Below is a list of some questions you might ask health insurance brokers with which you are considering working.

Start by asking how long the brokerage has been in operation. The Lewer Companies have been in business for 65 years, which means we have extensive experience with multiple health insurance carriers and can provide references if requested.
Some brokers have dedicated account managers, while others do not. At The Lewer Companies, we assign a dedicated account manager to each client company to answer their unique questions. Your account manager will personally get to know you and your company to find the best program for your specific needs. A dedicated account manager should return your call promptly if you have a question or concern about your program.
Your health insurance broker should provide a variety of plan options for you to compare. Options can include fully-insured indemnity plans, level-funding plans, reference-based pricing plans, and voluntary or supplemental products. It would be best to ask about managed care systems, including health maintenance organizations (HMOs) and preferred provider organizations (PPOs). Depending on the type of insurance policy you are looking for, you can expect to see a range of terms, rates, and benefits. The broker should provide you with the pros and cons of each program.

Your health insurance broker should assist you with the open enrollment process, but not all brokers handle the process the same way. Ask your broker how they will help make the enrollment process as easy as possible for your employees. The broker should provide guidance to ensure that all paperwork is completed properly.
Annual renewal is a required part of the health insurance process.
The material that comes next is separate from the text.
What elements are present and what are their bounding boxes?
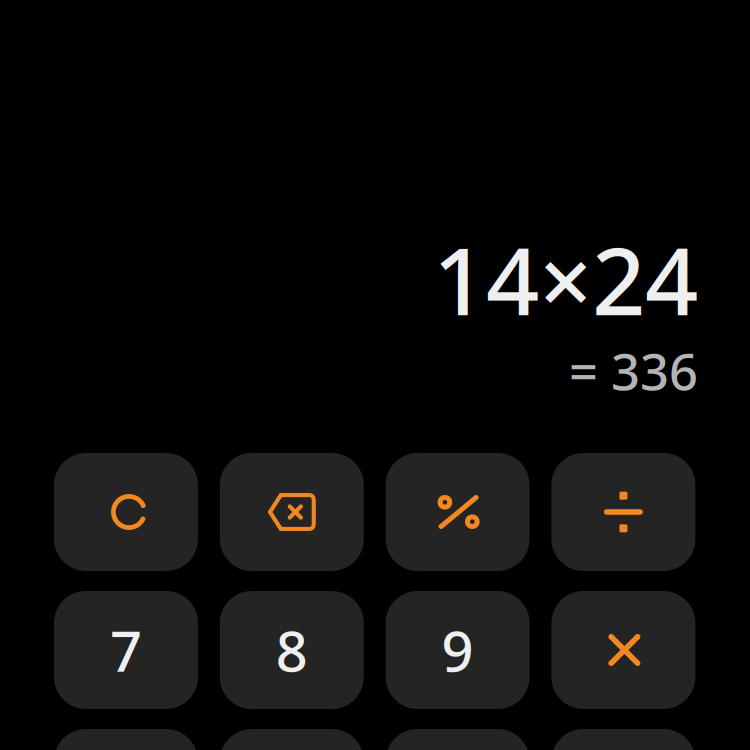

Ask your health insurance broker how the company handles annual renewals. Some brokers may have a systematic renewal process in place that jumpstarts the process. Typically, a systematic renewal process should begin a minimum of 45 days before the renewal date. If the broker does not give you enough time to evaluate the renewal, this may be a “red flag,” indicating that your broker doesn’t have your best interest in mind since you do not have time to explore other options.

You should also ask if the broker will negotiate a new rate for your renewal each year. Remember, it is your health insurance broker’s responsibility to get you the best value for cost of your program.


Most health insurance brokers rely on commissions for income. When a broker sells a product, the health insurance carrier will pay the broker a commission based on the rate collected on your program. It is important to remember that these commissions are built into the price of your program, meaning it does not cost you anything to use a broker.

However, you still should ask if the broker charges any other types of fees for their services. This will help ensure that you are not surprised with extra costs later on.
Suppose you are a business trying to put together an appealing benefits package for your employees. In that case, you will want to choose a benefits broker who offers additional benefits for your employees. From life insurance to disability, bundling various benefits provided through one broker may be the best option for both price and convenience. It also makes sense for your company to work with an experienced benefits broker familiar with carriers for all lines of coverage, including health, dental, wellness, long-term care, and voluntary benefits.